Direction. For all the talk about Trump’s hijacking of the Republican Party, that hijacking can mainly be confined to affect. Trump’s affect is deeply damaging to America’s social fabric, without a doubt – he has done little to nothing to tamp down the polarization of our politics, and his constant stirring of the pot simply raises hackles to ever-greater heights. Others in the Republican Party have been imitating that affect, with different results. But in terms of the future direction of the party, there is no Trumpian affect without Trump – and the party seems to be moving in a more traditional direction with regard to policy, both at home and abroad. It’s fairer to say that the Republican Party shaped Trump on policy than the opposite. And Republican willingness to humor Trump’s excesses lasts only as long as Trump is president. The inflammatory politics of Trump doesn’t translate to others, and is at least largely a reaction to the inflammatory politics of Democrats.
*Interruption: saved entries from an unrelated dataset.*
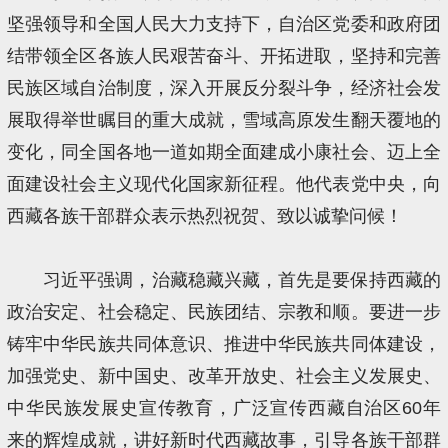
坚强领导和全国人民大力支持下，自治区党委和政府团
结带领全区各族人民艰苦奋斗、开拓进取，坚持和完善
民族区域自治制度，深入开展反分裂斗争，经济社会发
展取得举世瞩目的重大成就，雪域高原发生翻天覆地的
变化，同全国各地一道如期全面建成小康社会、迈上全
面建设社会主义现代化国家新征程。他代表党中央，向
西藏各族干部群众表示热烈祝贺、致以诚挚问候！
习近平强调，治藏稳藏兴藏，首先是要保持西藏的
政治安定、社会稳定、民族团结、宗教和顺。要进一步
铸牢中华民族共同体意识、推进中华民族共同体建设，
加强党史、新中国史、改革开放史、社会主义发展史、
中华民族发展史宣传教育，广泛宣传西藏自治区60年
来的辉煌成就，讲好新时代西藏故事，引导各族干部群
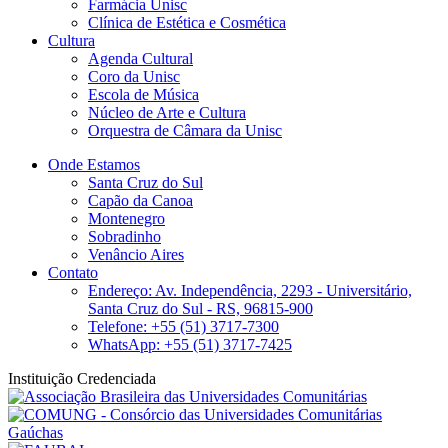
Farmácia Unisc
Clínica de Estética e Cosmética
Cultura
Agenda Cultural
Coro da Unisc
Escola de Música
Núcleo de Arte e Cultura
Orquestra de Câmara da Unisc
Onde Estamos
Santa Cruz do Sul
Capão da Canoa
Montenegro
Sobradinho
Venâncio Aires
Contato
Endereço: Av. Independência, 2293 - Universitário,
Santa Cruz do Sul - RS, 96815-900
Telefone: +55 (51) 3717-7300
WhatsApp: +55 (51) 3717-7425
Instituição Credenciada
The same isn’t true for the Democrats. The grassroots base of the Democratic Party has been deeply radicalized; that's a continuation of the Obama years, not a reaction to Trump. Intersectionality is the future of the party, which is why its rising stars all tout the glories of divisive identity politics. The Democratic Party has embraced the rhetoric of polarization and violence the same way Trump has, except that the media has maintained the Democrats’ clean hands – a version of gaslighting that has exacerbated divisions rather than closing them. Does anyone think our partisan war will calm down with Democrats in control of Congress? Or will the Democrats keep doubling down on their most radical impulses? Remember Brett Kavanaugh, and you’ll know the answer.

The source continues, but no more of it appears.